WEST MILFORD, W.Va. (WBOY) — West Virginia University Extension Service hosted an educational dinner meeting on Tuesday on bale grazing at the West Milford Community Center.

WVU Extension Service said it brings education, know-how, and research right into the communities around the region through a series of educational dinner meetings. During the dinner, a presenter spoke about changing hay feeding systems that will allow farmers to cut their labor and tractor time in half through a Bale grazing hay feeding system.


For those unaware, bale grazing is where hay is set out on pasture in good weather and both fed and controlled with temporary electric fencing, similar to rotational grazing.

“So, bale grazing is kind of a newer concept, basically farmers put out round bales and then gradually give those round bales to their livestock, whether it be cattle, sheep, goats, horses, works with pretty much any type of livestock,” said Jennifer Friend, WVU Harrison County Extention Agent for Agriculture and Natural Resources. “It is a way that they don’t have to get the tractor out every day and with diesel prices, that’s a really great thing to be able to do, and not have to be constantly getting the tractor out, as well as with muddy seasons that we are having this year they don’t have to muddy up and get ruts in their fields.”

WVU Extension Service explained that bale grazing can cut a farmer’s tractor and labor time by half or more and can create lush, well-fertilized pastures without spending any money on commercial fertilizers.
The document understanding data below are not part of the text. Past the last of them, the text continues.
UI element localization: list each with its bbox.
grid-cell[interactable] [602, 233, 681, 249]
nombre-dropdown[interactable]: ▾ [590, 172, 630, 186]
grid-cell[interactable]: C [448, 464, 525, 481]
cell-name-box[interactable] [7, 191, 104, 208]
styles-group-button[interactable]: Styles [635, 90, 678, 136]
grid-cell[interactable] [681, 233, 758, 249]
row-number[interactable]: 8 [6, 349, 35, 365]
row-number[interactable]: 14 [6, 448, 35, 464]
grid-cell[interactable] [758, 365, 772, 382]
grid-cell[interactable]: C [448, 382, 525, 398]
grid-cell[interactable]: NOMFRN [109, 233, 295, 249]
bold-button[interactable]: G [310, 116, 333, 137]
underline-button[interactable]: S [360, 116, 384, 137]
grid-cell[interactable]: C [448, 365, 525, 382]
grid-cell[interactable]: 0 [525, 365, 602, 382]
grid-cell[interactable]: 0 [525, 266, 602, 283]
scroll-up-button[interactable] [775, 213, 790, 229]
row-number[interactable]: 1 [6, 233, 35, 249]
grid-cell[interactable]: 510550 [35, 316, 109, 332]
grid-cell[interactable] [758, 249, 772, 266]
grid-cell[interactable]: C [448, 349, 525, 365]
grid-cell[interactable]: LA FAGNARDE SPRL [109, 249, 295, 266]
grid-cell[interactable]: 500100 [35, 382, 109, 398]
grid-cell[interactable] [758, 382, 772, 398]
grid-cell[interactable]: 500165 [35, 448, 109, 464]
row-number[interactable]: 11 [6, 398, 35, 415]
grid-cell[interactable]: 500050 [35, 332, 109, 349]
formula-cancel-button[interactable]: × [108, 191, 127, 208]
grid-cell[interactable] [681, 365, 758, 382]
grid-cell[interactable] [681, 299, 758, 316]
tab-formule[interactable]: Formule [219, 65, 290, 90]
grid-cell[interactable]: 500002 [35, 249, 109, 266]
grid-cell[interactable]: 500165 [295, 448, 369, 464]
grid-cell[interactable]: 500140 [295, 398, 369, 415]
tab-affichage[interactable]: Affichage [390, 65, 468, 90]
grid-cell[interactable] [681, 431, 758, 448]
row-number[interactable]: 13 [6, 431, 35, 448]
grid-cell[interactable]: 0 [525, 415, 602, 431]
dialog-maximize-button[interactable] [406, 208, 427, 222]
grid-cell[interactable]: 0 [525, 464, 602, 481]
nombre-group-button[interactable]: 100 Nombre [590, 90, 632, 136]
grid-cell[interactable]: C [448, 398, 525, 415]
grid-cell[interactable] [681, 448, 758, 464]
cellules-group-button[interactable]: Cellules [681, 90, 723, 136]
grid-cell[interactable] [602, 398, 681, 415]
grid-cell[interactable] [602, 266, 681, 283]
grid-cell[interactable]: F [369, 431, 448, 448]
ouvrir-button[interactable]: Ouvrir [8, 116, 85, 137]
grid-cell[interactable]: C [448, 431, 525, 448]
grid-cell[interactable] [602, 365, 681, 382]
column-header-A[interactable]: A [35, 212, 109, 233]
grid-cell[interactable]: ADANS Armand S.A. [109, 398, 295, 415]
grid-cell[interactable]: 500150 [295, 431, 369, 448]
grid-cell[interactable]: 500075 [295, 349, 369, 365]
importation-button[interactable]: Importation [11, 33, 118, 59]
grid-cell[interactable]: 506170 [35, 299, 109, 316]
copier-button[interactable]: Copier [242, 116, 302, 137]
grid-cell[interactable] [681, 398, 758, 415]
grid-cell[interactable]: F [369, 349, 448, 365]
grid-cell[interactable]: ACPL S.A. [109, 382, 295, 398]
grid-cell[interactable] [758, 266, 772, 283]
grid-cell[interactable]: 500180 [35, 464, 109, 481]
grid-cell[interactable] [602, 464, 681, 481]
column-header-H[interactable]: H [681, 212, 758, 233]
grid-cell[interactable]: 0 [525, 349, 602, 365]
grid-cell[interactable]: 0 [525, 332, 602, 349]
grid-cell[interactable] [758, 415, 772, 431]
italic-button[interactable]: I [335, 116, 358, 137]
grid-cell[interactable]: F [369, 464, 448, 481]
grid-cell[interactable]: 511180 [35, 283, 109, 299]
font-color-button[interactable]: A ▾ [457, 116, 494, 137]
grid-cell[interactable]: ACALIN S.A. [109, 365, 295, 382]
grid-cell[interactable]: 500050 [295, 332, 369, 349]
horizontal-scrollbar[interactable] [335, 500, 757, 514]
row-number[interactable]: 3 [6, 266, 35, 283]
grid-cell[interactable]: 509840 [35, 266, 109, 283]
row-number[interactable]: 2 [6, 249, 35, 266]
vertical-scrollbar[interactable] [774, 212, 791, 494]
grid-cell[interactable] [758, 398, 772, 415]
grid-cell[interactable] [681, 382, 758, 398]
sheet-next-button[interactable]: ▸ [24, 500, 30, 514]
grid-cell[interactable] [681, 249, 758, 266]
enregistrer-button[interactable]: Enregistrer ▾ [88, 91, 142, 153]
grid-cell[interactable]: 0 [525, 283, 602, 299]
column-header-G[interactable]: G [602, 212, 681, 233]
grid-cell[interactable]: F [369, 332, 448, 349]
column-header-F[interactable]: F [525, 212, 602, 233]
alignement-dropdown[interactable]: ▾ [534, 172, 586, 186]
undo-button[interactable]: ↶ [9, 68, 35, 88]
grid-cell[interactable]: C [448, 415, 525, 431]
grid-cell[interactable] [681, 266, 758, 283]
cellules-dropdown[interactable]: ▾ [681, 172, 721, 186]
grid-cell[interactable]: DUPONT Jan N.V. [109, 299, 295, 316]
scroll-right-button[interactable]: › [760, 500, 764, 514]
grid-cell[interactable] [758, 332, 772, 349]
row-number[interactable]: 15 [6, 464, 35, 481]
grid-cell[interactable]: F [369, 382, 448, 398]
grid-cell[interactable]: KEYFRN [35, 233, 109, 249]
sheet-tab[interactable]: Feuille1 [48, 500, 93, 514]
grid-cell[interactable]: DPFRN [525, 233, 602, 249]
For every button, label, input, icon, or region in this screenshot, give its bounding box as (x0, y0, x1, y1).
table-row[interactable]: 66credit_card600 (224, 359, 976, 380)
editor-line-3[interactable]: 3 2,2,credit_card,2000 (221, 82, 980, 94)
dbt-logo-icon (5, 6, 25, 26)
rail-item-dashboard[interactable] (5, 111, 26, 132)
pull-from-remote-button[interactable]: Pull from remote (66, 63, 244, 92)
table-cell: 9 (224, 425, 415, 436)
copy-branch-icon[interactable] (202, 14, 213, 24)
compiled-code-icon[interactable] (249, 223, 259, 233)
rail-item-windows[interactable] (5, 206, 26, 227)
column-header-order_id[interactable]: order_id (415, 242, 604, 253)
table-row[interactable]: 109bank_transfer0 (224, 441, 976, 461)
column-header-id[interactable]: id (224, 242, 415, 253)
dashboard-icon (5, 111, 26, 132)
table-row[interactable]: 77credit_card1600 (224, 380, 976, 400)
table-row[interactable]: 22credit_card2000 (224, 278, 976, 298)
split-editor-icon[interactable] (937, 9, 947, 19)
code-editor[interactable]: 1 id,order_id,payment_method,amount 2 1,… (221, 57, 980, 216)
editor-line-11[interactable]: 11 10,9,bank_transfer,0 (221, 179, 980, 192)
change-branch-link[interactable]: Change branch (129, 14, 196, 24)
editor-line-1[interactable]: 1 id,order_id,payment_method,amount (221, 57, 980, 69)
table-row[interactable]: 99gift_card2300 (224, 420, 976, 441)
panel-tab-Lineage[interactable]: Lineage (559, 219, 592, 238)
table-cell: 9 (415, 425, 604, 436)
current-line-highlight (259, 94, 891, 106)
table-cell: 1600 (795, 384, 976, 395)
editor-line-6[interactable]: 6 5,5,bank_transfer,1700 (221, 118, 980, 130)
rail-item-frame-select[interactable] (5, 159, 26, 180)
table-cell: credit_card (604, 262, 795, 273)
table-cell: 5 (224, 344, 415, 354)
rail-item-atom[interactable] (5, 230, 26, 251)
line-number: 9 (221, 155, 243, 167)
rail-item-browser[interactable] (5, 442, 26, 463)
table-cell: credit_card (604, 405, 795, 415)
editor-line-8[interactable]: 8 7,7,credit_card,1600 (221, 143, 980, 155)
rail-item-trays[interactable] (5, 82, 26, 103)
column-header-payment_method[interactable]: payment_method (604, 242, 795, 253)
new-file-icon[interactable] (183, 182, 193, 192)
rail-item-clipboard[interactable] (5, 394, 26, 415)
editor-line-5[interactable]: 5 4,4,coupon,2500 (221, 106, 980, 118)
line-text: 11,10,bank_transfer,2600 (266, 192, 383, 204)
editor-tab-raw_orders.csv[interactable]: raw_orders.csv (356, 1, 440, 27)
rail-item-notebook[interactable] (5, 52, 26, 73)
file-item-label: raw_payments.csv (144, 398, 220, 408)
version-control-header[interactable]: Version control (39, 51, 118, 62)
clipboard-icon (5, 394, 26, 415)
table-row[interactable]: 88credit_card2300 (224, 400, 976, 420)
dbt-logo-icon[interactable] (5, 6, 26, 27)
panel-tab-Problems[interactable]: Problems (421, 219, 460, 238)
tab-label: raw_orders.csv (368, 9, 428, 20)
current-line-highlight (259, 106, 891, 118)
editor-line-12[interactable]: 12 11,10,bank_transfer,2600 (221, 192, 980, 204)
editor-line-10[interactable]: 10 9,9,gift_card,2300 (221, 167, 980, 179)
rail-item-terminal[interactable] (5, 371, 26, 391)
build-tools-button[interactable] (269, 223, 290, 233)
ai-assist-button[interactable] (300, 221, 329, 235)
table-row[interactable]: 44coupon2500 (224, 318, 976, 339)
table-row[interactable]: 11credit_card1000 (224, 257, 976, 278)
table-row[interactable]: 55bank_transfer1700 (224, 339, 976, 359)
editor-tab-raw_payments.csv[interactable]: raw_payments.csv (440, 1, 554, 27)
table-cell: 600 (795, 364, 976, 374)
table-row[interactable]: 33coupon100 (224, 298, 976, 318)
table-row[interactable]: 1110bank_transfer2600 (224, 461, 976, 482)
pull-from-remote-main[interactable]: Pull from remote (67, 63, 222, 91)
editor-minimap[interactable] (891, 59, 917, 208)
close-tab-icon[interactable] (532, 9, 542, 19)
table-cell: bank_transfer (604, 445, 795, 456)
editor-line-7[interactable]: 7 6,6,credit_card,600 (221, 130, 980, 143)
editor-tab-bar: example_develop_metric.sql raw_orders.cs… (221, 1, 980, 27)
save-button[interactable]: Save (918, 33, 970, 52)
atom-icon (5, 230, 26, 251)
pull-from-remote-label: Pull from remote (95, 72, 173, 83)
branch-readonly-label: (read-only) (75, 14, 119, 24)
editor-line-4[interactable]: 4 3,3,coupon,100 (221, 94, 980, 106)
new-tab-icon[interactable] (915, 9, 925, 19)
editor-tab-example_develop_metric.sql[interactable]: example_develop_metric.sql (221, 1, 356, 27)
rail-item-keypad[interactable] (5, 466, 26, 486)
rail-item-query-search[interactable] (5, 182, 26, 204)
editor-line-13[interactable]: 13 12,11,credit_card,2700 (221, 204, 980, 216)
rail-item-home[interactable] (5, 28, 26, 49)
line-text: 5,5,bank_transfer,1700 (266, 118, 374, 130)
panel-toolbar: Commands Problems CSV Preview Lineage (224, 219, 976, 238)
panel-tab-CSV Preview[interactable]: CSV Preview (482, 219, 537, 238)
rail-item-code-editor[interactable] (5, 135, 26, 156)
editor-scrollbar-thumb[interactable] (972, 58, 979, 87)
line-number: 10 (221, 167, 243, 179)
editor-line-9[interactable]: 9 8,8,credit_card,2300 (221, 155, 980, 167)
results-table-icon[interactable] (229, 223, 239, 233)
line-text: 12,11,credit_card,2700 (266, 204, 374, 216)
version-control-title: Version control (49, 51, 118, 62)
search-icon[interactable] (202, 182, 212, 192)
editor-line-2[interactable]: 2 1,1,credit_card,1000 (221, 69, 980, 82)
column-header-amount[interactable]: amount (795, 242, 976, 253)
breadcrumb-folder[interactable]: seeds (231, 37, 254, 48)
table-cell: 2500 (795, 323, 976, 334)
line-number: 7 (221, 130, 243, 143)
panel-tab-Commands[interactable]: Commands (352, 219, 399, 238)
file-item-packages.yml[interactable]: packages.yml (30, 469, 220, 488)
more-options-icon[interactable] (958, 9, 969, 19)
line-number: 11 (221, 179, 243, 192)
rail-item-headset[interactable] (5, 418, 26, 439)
The presenter, the University of Kentucky Agricultural Economist Greg Halich has been bale grazing on his personal farm for the last 10 years and has worked with other cattle farms for the last six years to help them implement bale grazing. Halich works with many farmers to help improve profitability on livestock and grain farms.

“If you try and do it without people helping you, like myself, make sure you don’t go high density. So, two tons of hay to the acres at most,” Halich said. “Basically, it is the rotation of grazing of round bales.”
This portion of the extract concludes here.